During the fall of 1962 LaCerte left for college in D.C. but remained active. "I played trumpet and piano with a black R&B group in D.C," he continued. "I also played cocktail music at a variety of restaurants and fronted for the Smothers Brothers at the Shoreham." LaCerte connected with a band in Frederick, Maryland, who had summer bookings for Eastern Shore clubs and a potential European tour. "In December the keyboard player and lead guitarist were drafted," said LaCerte. "That gave me an opportunity to fill in. I told the manager about Ronnie Mills. He sent Ronnie a bus ticket for D.C. and a January audition. Since the Blazers had disbanded, Ronnie came to Washington and stayed in my dorm for two months, posing as a student."

Mills got the gig as lead singer and guitarist. "I was ecstatic," LaCerte recalled. "At our first rehearsal, however, the manager informed Ronnie there would be no Buddy Holly music since he did not want to introduce rockabilly to the Eastern Shore. He also insisted that Ronnie get a haircut, which Mills refused to do. We did not get the gig."
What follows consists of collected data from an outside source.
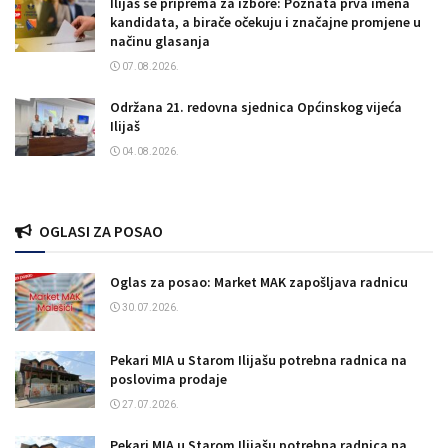
Ilijaš se priprema za izbore: Poznata prva imena
kandidata, a birače očekuju i značajne promjene u
načinu glasanja
07.08.2026.
Održana 21. redovna sjednica Općinskog vijeća
Ilijaš
04.08.2026.
OGLASI ZA POSAO
Oglas za posao: Market MAK zapošljava radnicu
30.07.2026.
Pekari MIA u Starom Ilijašu potrebna radnica na
poslovima prodaje
27.07.2026.
Pekari MIA u Starom Ilijašu potrebna radnica na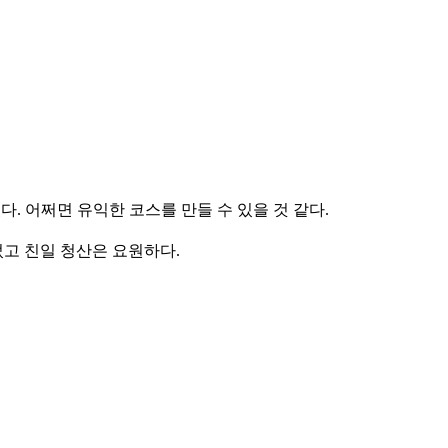
. 어쩌면 유익한 코스를 만들 수 있을 것 같다.
고 친일 청산은 요원하다.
"A lovely co-ed fell in love with Ronnie and that kept him in D.C. a little longer. We found two pickup musicians---bass and drums---and played a nearby club, packing the joint until they went broke a month later. That ended the D.C. chapter of the Blazers. Ronnie left in mid-spring and I haven't seen him since. Wayne's and my recollections jive almost completely. Given our then constant state of inebriation, either our recollections are remarkably accurate or equally delusional.

One thing for sure---we played to packed houses at 92, the music was good, and the times were wild."

-- Wayne Renardson

The author is a free-lance writer studying jazz in Nashville. He currently prefers playing bass to drums, although the love of rhythm remains.